Following ShinyHunters' post, another Breach Forum user who goes under the name “Sp1d3rHunters” shared a new listing of 170,000 leaked Taylor Swift’s Eras Tour ticket barcodes. They demand a $2 million ransom and threaten to leak the information of 680 million users and 30 million more event barcodes to more Taylor Swift events, P!nk, Sting, F1 Formula Racing, NFL, and thousands more entertainment events.

While “Sp1d3rHunters” are believed to be related to the original group of hackers, this information has yet to be validated. In the worst-case scenario, Ticketmaster has been hacked and is now being blackmailed by two separate hacking groups. Another, more likely, possibility is that the hackers are trying to get as much money from the data breach as possible.

As of the time of writing, the thread published by ShinyHunters is no longer available. The only listing of breached customer data from Ticketmaster on the forums is the one published by Sp1d3rHunters requesting the $2 million ransom.

Ticketmaster didn’t take long to react to the threats made by the hacking group(s), asserting that no ticket information had been stolen. The company's statement revealed that its SafeTix technology prevents ticket theft by automatically refreshing the barcodes “every few seconds.” “This is just one of many fraud protections we implement to keep tickets safe and unassailable,” the company alleges.

Ticketmaster also denied any involvement in ransom negotiations, stating that, “Some outlets are inaccurately reporting about a ransom offer. We were never engaged for a ransom and did not offer them money.”
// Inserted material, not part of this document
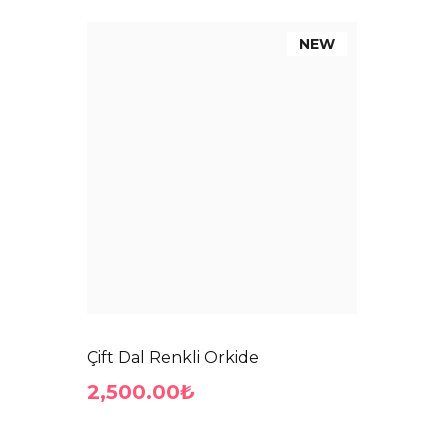
NEW
Çift Dal Renkli Orkide
2,500.00₺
However, the accuracy of the Ticketmaster’s statement is now being challenged by both Hackread and the hacker group Sp1d3rHunters. In a follow-up thread, Sp1d3rHunters pointed out that Ticketmaster’s comments do not address physical tickets.

“Our Response: Ticketmaster lies to the public and says barcodes can not be used,” reads Sp1d3rHunters’ statement. “Tickets database includes both online and physical ticket types. Physical ticket types are Ticketfast, e-ticket, and mail. These are printed and can not be automatically refreshed.”

Sp1d3rHunters further emphasized their point by issuing a ransom demand: “To Ticketmaster: Ticketfast is [the] smallest number of printable tickets,” a separate ransom demand reads. “You now have to reset 30k more tickets. Pay us $2million or we will leak the Mail and E-ticket barcodes for all your events.” With the demand, they also published “4-Step Guide to make your own Tickfast [sic] event PDFs with TM’s official ticket guide.”

In addition, on July 12, the hackers leaked another 10 million reportedly ‘un-refreshable’ tickets (mail and E-tickets) to events and concerts featuring stars like Pearl Jam, Jennifer Lopez, Foo Fighters, Hozier, Rolling Stones, and Taylor Swift.

Amid the ongoing controversy and investigations, Ticketmaster is already facing severe consequences. In May, two California residents filed a nearly 40-page class action lawsuit in California’s Central District Court over the data breach. The plaintiffs allege that both Live Nation and Ticketmaster failed to adequately secure their personal information, including full names, addresses, email addresses, partial payment card information, and more.

The lawsuit accuses Ticketmaster of negligence, breach and fiduciary duty, and other failings, citing the company’s inability “to implement and follow even the most basic security procedures.”

According to the plaintiffs, the 560 million individuals affected by the breach will face long-term repercussions, including an “increased risk of identity theft, and will consequentially have to spend, and will continue to spend, significant time and money to protect themselves.” The legal text also emphasizes the potential “emotional pain and mental anguish and embarrassment” that the victims may experience.

Overall, the submitted suit seeks to establish a nationwide class for all U.S. residents whose information was reportedly lifted and a subclass for California residents.